L’euro numérique avance contre Visa et Mastercard

Europe attempts to forge its own digital infrastructure, turning private transactions into public utility.
Composition d image · tobriefLa commission économique du Parlement européen a franchi, le 23 juin, une étape vers l’euro numérique. L’enjeu : réduire la dépendance de la zone euro à Visa et Mastercard sans fragiliser les banques.

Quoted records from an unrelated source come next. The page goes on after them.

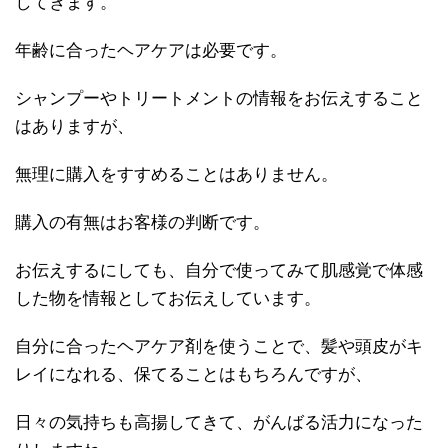
してきます。
年齢に合ったヘアケアは必要です。
シャンプーやトリートメントの情報をお伝えすること
はありますが、
無理に購入をすすめることはありません。
購入の有無はお客様の判断です。
お伝えするにしても、自分で使ってみて肌感覚で体感
した物を情報としてお伝えしています。
自分に合ったヘアケア剤を使うことで、髪や頭皮がキ
レイになれる、保てることはもちろんですが、
日々の気持ちも高揚してきて、がんばる活力になった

La dépendance européenne dans les paiements numériques a désormais un chiffre : environ deux tiers des transactions par carte dans la zone euro passent par Visa et Mastercard (BCE, Journal of Competition Law & Economics). Treize des 21 pays de la zone euro ne disposent d’aucun réseau national de cartes utilisable en magasin (Bundesbank). Le vote du 23 juin en commission des affaires économiques du Parlement européen fait donc avancer un texte qui touche à un sujet très concret : qui contrôle l’infrastructure par laquelle les Européens paient.
L’euro numérique serait une forme électronique d’espèces, émise par la BCE, la Banque centrale européenne qui gère l’euro, puis distribuée par les banques commerciales. Ce ne serait pas une cryptomonnaie. Un euro numérique vaudrait toujours un euro, garanti par la banque centrale et non par une entreprise privée (BCE). L’idée est simple : transformer une partie de l’argent liquide en argent public utilisable sur téléphone, carte ou terminal, sans passer par un dépôt bancaire classique.
Sans solution de repli, pas de contrôle
Visa et Mastercard savent traiter les paiements vite et à grande échelle. Le problème commence lorsque presque tout le trafic dépend de réseaux non européens. Dans ce cas, l’Europe ne maîtrise plus complètement les prix, les normes techniques ni la résilience de ses propres paiements numériques. Si ces réseaux augmentent leurs frais, changent leurs conditions ou connaissent une panne, commerçants et consommateurs ont peu d’alternatives.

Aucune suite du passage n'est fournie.